### [TASK REQUIREMENTS]
Track down every line below that holds "三角洲行动" and copy it.

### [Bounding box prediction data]

*** Block opens ***

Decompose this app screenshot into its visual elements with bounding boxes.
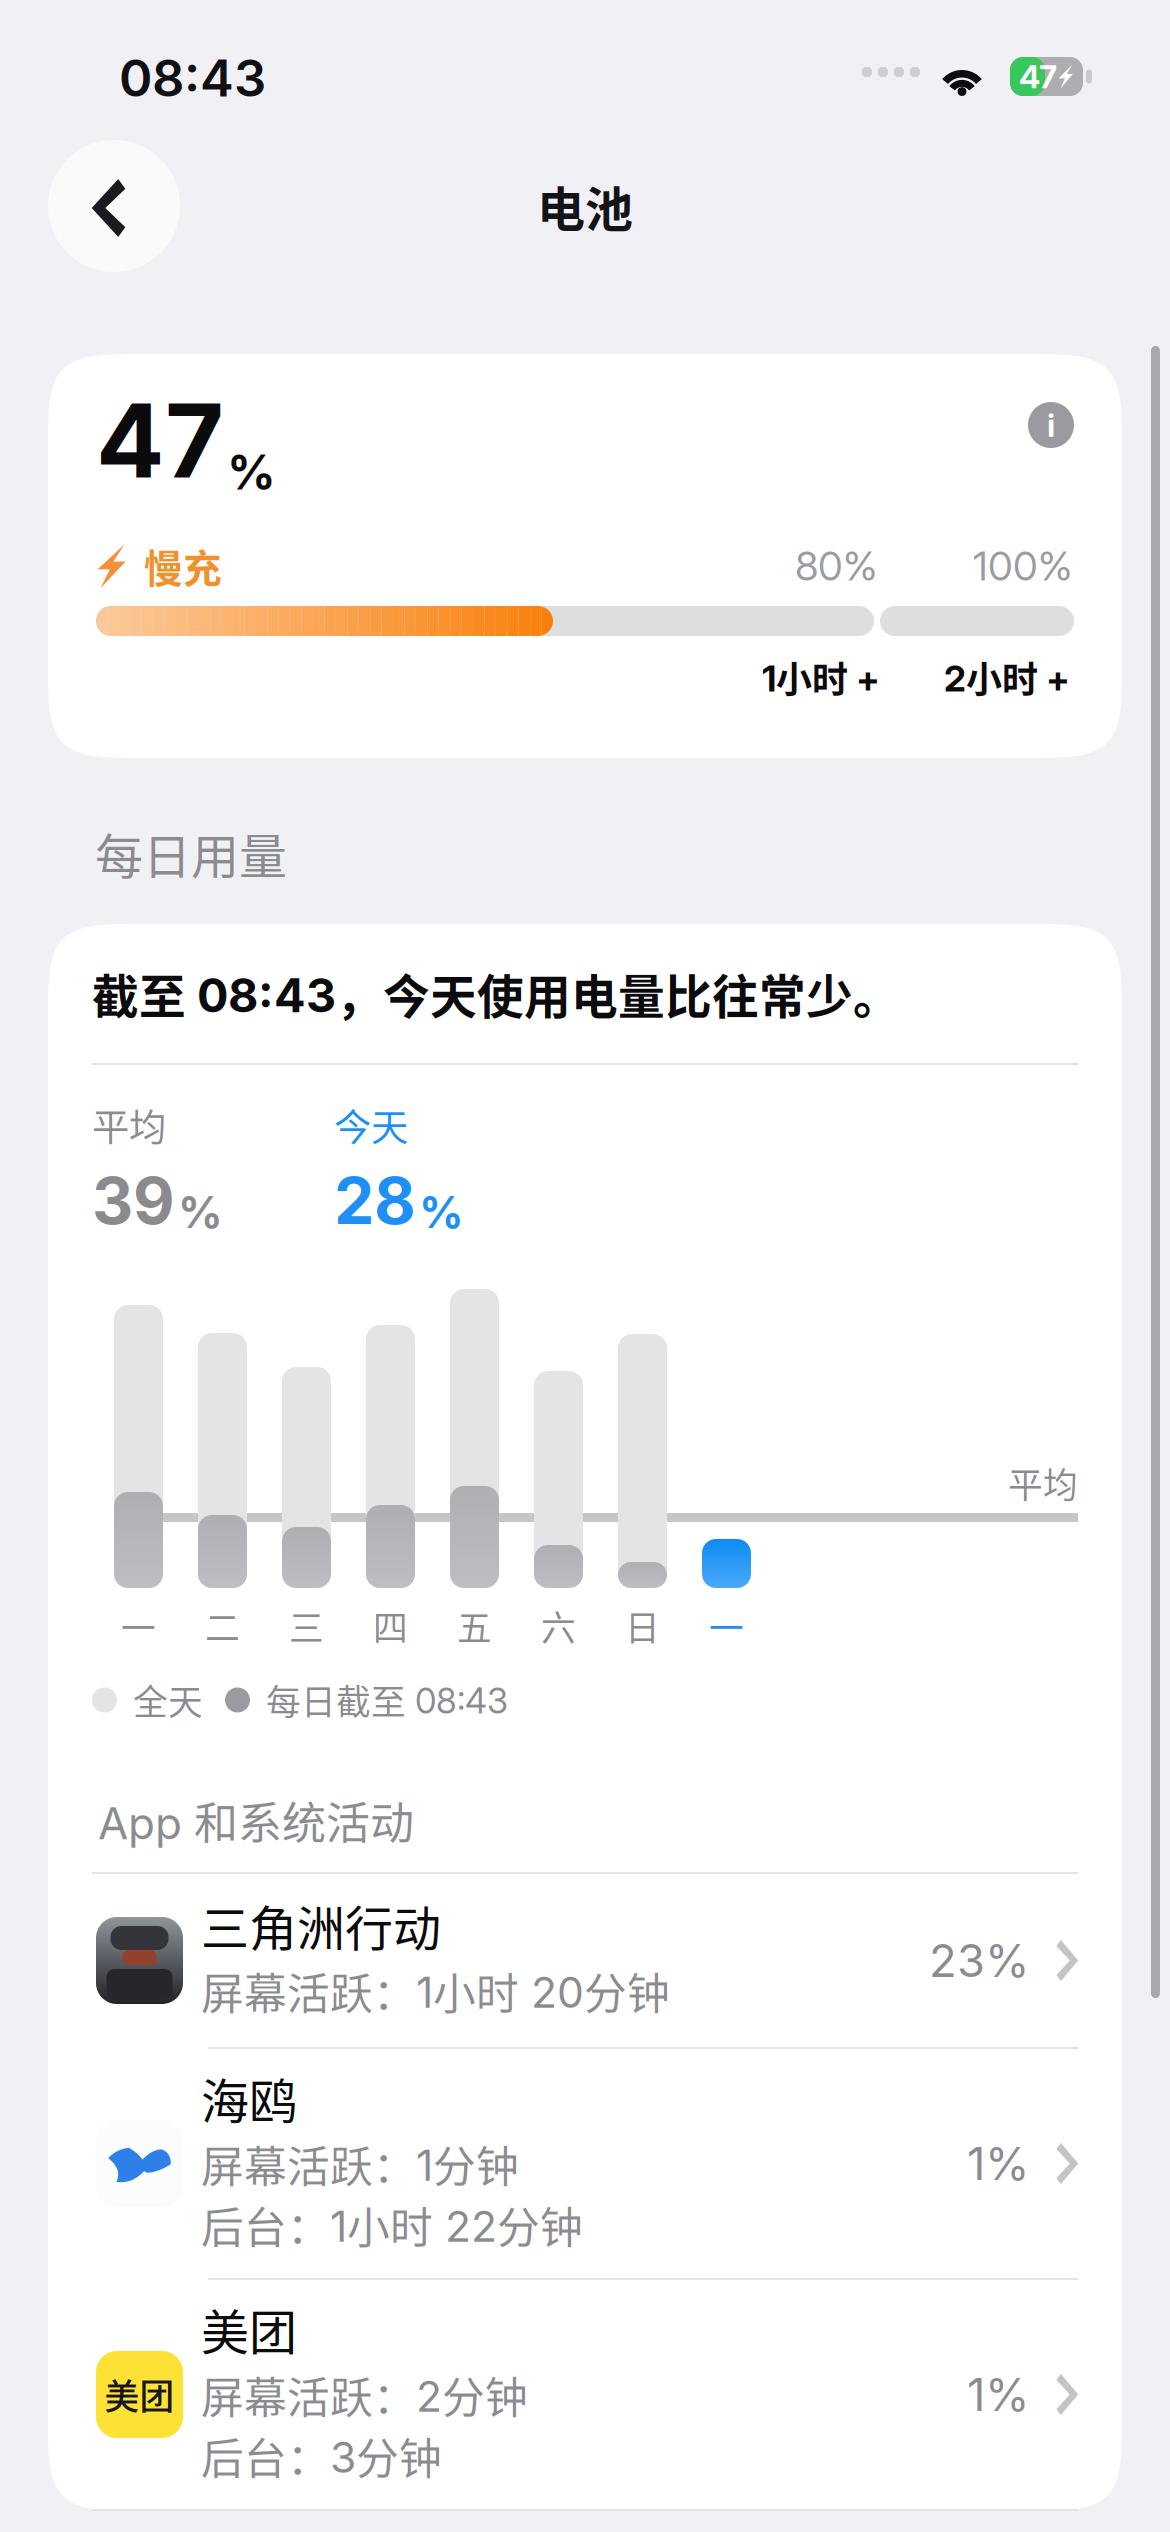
staticText: 80% bbox=[795, 542, 877, 590]
staticText: % bbox=[419, 1185, 464, 1238]
staticText: 慢充 bbox=[144, 538, 222, 594]
staticText: 08:43 bbox=[119, 47, 266, 109]
staticText: % bbox=[227, 443, 276, 501]
staticText: 屏幕活跃：1分钟 bbox=[201, 2133, 519, 2195]
button[interactable]: 海鸥 bbox=[48, 2049, 1122, 2278]
staticText: 六 bbox=[541, 1601, 576, 1651]
staticText: 今天 bbox=[334, 1098, 408, 1152]
staticText: 1% bbox=[967, 2136, 1030, 2191]
staticText: 每日用量 bbox=[95, 818, 287, 888]
staticText: 二 bbox=[205, 1601, 240, 1651]
staticText: 39 bbox=[92, 1162, 175, 1240]
staticText: 三 bbox=[289, 1601, 324, 1651]
staticText: 美团 bbox=[201, 2294, 297, 2364]
staticText: 截至 08:43，今天使用电量比往常少。 bbox=[92, 960, 900, 1027]
staticText: 一 bbox=[709, 1601, 744, 1651]
staticText: 海鸥 bbox=[201, 2063, 297, 2133]
staticText: 日 bbox=[625, 1601, 660, 1651]
staticText: 后台：1小时 22分钟 bbox=[201, 2194, 583, 2256]
staticText: 100% bbox=[973, 542, 1072, 590]
button[interactable]: 美团 bbox=[48, 2280, 1122, 2509]
staticText: 五 bbox=[457, 1601, 492, 1651]
staticText: 平均 bbox=[1008, 1458, 1078, 1508]
staticText: 屏幕活跃：1小时 20分钟 bbox=[201, 1960, 670, 2022]
button[interactable]: Back bbox=[48, 140, 180, 272]
staticText: i bbox=[1047, 406, 1055, 444]
staticText: % bbox=[178, 1185, 223, 1238]
staticText: 平均 bbox=[92, 1098, 166, 1152]
staticText: 1小时 + bbox=[762, 651, 880, 703]
staticText: 三角洲行动 bbox=[201, 1890, 441, 1960]
button[interactable]: 三角洲行动 bbox=[48, 1874, 1122, 2047]
staticText: 美团 bbox=[104, 2369, 174, 2420]
staticText: 2小时 + bbox=[944, 651, 1070, 703]
staticText: 后台：3分钟 bbox=[201, 2425, 442, 2487]
staticText: 电池 bbox=[537, 171, 633, 241]
staticText: 28 bbox=[334, 1162, 416, 1240]
staticText: 23% bbox=[929, 1933, 1030, 1988]
staticText: 47 bbox=[1019, 57, 1057, 96]
staticText: 四 bbox=[373, 1601, 408, 1651]
staticText: 一 bbox=[121, 1601, 156, 1651]
staticText: 每日截至 08:43 bbox=[266, 1675, 508, 1725]
staticText: 屏幕活跃：2分钟 bbox=[201, 2364, 528, 2426]
staticText: 47 bbox=[96, 379, 224, 502]
button[interactable]: Battery information bbox=[1028, 402, 1074, 448]
staticText: 1% bbox=[967, 2367, 1030, 2422]
staticText: 全天 bbox=[133, 1675, 203, 1725]
staticText: App 和系统活动 bbox=[98, 1788, 414, 1852]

*** Block closes ***

### [ANSWER]
staticText: 三角洲行动 bbox=[201, 1890, 441, 1960]
button[interactable]: 三角洲行动 bbox=[48, 1874, 1122, 2047]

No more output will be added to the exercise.